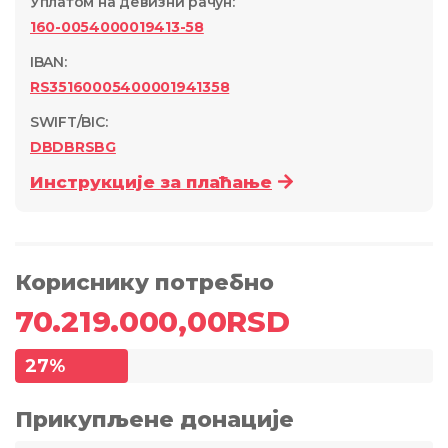
Уплатом на девизни рачун
:
160-0054000019413-58
IBAN:
RS35160005400001941358
SWIFT/BIC:
DBDBRSBG
Инструкције за плаћање
Кориснику потребно
70.219.000,00
RSD
27
%
Прикупљене донације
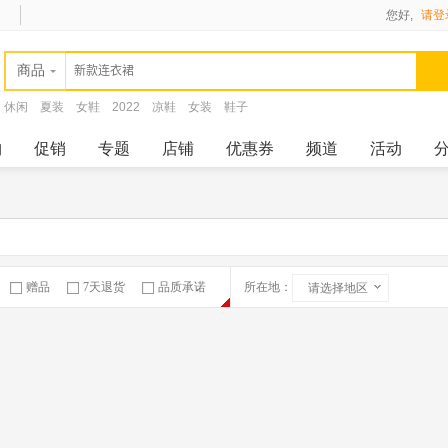
您好,
请登
商品
休闲
夏装
女鞋
2022
凉鞋
女装
鞋子
购
促销
专题
店铺
优惠券
频道
活动
赠品
7天退货
品质承诺
所在地：
请选择地区
急速物流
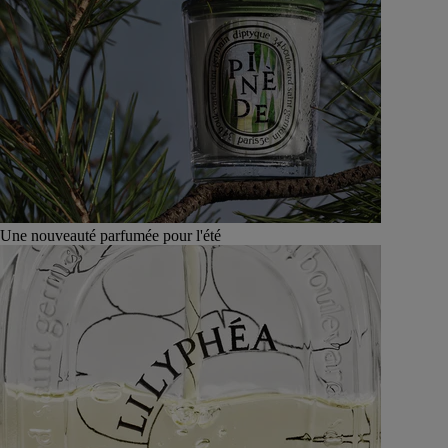
Une nouveauté parfumée pour l'été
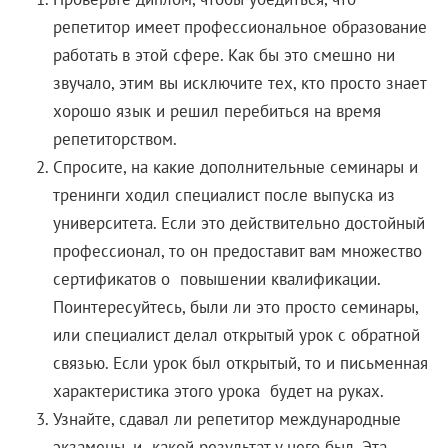
репетитор имеет профессиональное образование
работать в этой сфере. Как бы это смешно ни
звучало, этим вы исключите тех, кто просто знает
хорошо язык и решил перебиться на время
репетиторством.
Спросите, на какие дополнительные семинары и
тренинги ходил специалист после выпуска из
университета. Если это действительно достойный
профессионал, то он предоставит вам множество
сертификатов о повышении квалификации.
Поинтересуйтесь, были ли это просто семинары,
или специалист делал открытый урок с обратной
связью. Если урок был открытый, то и письменная
характеристика этого урока будет на руках.
Узнайте, сдавал ли репетитор международные
экзамены, и какой результат у него был. Эта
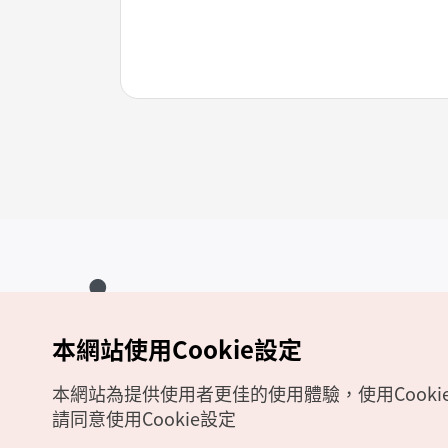
本網站使用Cookie設定
Copyrights (c) 韓國觀光公社版權所有
如有相關疑問或建議，歡迎來信至
官方信箱
chinese_big5@knto.or.kr
本網站為提供使用者更佳的使用體驗，使用Cooki
請同意使用Cookie設定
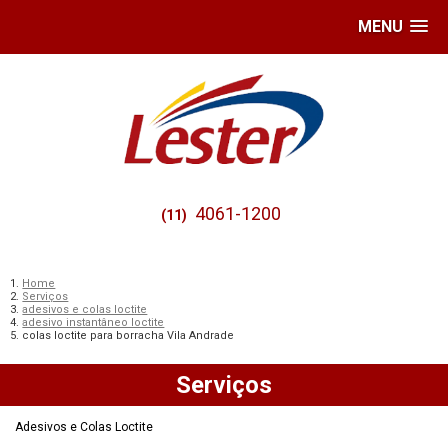
MENU
4061-1200
(11)
Home
Serviços
adesivos e colas loctite
adesivo instantâneo loctite
colas loctite para borracha Vila Andrade
Serviços
Adesivos e Colas Loctite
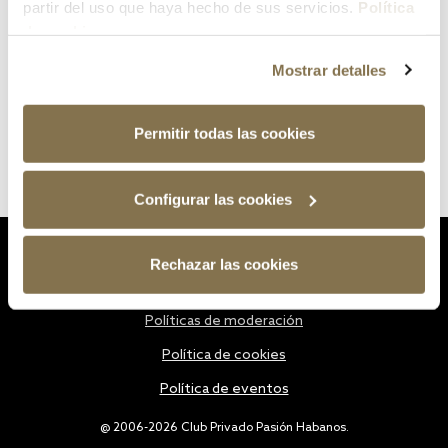
partir del uso que haya hecho de sus servicios.
Política
de cookies
Mostrar detalles
Permitir todas las cookies
Configurar las cookies
Estatutos
Rechazar las cookies
Política de privacidad
Políticas de moderación
Política de cookies
Política de eventos
@ 2006-2026 Club Privado Pasión Habanos.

Instructions to follow: Once the pictures are removed, return the entries exactly as they stand.

Output for this exercise:
Уплатом на девизни рачун
:
160-0054000019413-58
IBAN:
RS35160005400001941358
SWIFT/BIC:
DBDBRSBG
Инструкције за плаћање
Кориснику потребно
70.219.000,00
RSD
27
%
Прикупљене донације
您好,
请登
商品
休闲
夏装
女鞋
2022
凉鞋
女装
鞋子
购
促销
专题
店铺
优惠券
频道
活动
赠品
7天退货
品质承诺
所在地：
请选择地区
急速物流
Une nouveauté parfumée pour l'été
репетитор имеет профессиональное образование
работать в этой сфере. Как бы это смешно ни
звучало, этим вы исключите тех, кто просто знает
хорошо язык и решил перебиться на время
репетиторством.
Спросите, на какие дополнительные семинары и
тренинги ходил специалист после выпуска из
университета. Если это действительно достойный
профессионал, то он предоставит вам множество
сертификатов о повышении квалификации.
Поинтересуйтесь, были ли это просто семинары,
или специалист делал открытый урок с обратной
связью. Если урок был открытый, то и письменная
характеристика этого урока будет на руках.
Узнайте, сдавал ли репетитор международные
экзамены, и какой результат у него был. Эта
本網站使用Cookie設定
Copyrights (c) 韓國觀光公社版權所有
如有相關疑問或建議，歡迎來信至
官方信箱
chinese_big5@knto.or.kr
本網站為提供使用者更佳的使用體驗，使用Cooki
請同意使用Cookie設定
MENU
4061-1200
(11)
Home
Serviços
adesivos e colas loctite
adesivo instantâneo loctite
colas loctite para borracha Vila Andrade
Serviços
Adesivos e Colas Loctite
partir del uso que haya hecho de sus servicios.
Política
de cookies
Mostrar detalles
Permitir todas las cookies
Configurar las cookies
Estatutos
Rechazar las cookies
Política de privacidad
Políticas de moderación
Política de cookies
Política de eventos
@ 2006-2026 Club Privado Pasión Habanos.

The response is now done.